Od czynnego stanu spadku odjął Sąd zapłacony przez pozwanego podatek od spadków i darowizn oraz długi spadkowe z tytułu kosztów pogrzebu.

Przyjął zatem Sąd Okręgowy łączną wartość majątku w postaci lokalu, działki i prawa najmu garażu na kwotę (...) zł wynikającą z opinii biegłego powołanego w rozpoznawanej sprawie, którą uznał za rzetelną i miarodajną, od sumy tej odjął długi spadkowe z tytułu poniesionych przez pozwanego kosztów pogrzebu oraz uiszczonego podatku od spadków i darowizn i otrzymał kwotę (...). Jedna ósma tej kwoty (ułamek ten wynikł z obliczeń arytmetycznych przedstawionych wyżej w związku z tym, że wyżej opisane składniki majątkowe objęte były wspólnością ustawową Jerzego i Sabiny S.) to (...). Do sumy tej dodał Sąd 1/4 należnej sumy świadczenia wyrównawczego z tytułu rekompensaty od pracodawcy, (1/4 ze względu na to, że roszczenie o wypłatę tych świadczeń nie wchodziło w skład majątku wspólnego na podstawie art. 33 pkt 7 k.r.io.). Dało to łączną kwotę należnego powodowi zachowku w wysokości (...).

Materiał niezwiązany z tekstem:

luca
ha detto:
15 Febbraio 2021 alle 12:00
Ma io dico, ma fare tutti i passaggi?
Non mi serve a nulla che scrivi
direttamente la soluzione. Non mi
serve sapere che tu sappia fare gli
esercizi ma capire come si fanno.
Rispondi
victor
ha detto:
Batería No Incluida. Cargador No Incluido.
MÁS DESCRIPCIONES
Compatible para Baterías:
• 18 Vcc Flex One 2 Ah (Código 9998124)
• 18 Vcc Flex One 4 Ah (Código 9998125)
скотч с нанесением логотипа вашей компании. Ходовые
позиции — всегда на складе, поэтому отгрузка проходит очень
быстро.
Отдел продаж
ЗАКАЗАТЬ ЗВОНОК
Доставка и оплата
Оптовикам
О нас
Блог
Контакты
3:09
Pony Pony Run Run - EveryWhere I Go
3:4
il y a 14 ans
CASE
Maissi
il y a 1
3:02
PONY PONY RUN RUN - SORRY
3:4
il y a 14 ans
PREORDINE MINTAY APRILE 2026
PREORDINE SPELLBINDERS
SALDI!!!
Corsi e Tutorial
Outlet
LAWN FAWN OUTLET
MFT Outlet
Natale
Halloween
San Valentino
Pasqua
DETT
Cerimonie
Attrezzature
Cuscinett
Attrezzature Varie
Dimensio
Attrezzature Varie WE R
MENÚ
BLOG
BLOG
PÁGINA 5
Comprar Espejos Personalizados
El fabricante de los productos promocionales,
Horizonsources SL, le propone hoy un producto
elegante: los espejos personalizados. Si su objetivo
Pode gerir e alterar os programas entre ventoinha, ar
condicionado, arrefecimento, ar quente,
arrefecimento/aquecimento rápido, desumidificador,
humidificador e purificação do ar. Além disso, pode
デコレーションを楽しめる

Kwota ta była jednak jedynie punktem wyjścia do dalszych rozważań. Wskazał bowiem Sąd Okręgowy, że pozwany podniósł ważki dla rozstrzygnięcia zarzut niezgodności żądania z art. 5 k.c.

Powołując się na utrwalone w orzecznictwie stanowisko stwierdził sąd I instancji, że nie jest wykluczone stosowanie art. 5 k.c. do roszczeń o zachowek i uznał, że działanie powoda czyniącego użytek z przysługującego mu prawa jest sprzeczne z zasadami współżycia społecznego i z tej przyczyny nie zasługuje na ochronę w pełnym zakresie.

W ocenie Sądu Okręgowego w świetle reguł i wartości moralnych powszechnie społecznie akceptowanych żądanie zapłaty należności z tytułu zachowku od samotnego, 74–letniego, schorowanego ojca, jedynym składnikiem majątku którego jest niewielki lokal mieszkalny, wyposażony w stare meble, musi być ocenione wybitnie negatywnie, zwłaszcza, że pozwany utrzymuje się wyłącznie z bardzo skromnej emerytury. Orzeczenie o zapłacie na rzecz powoda pełnej sumy doprowadziłoby zapewne do sytuacji, w której lokal pozwanego (w którym zamieszkuje od wielu lat) zostałby zlicytowany w toku egzekucji komorniczej, czego nie da się pogodzić z zasadami słuszności.

Tym bardziej nie da się pogodzić z tymi zasadami oraz z zasadą sprawiedliwości społecznej, że roszczenie o zachowek zostało zgłoszone przez osobę prowadzącą przez długi czas pasożytniczy tryb życia, nadużywającą alkoholu, która nie pomagała nawet w minimalnym stopniu w opiece nad ciężko chorą matką, przysparzając jej jedynie zmartwień.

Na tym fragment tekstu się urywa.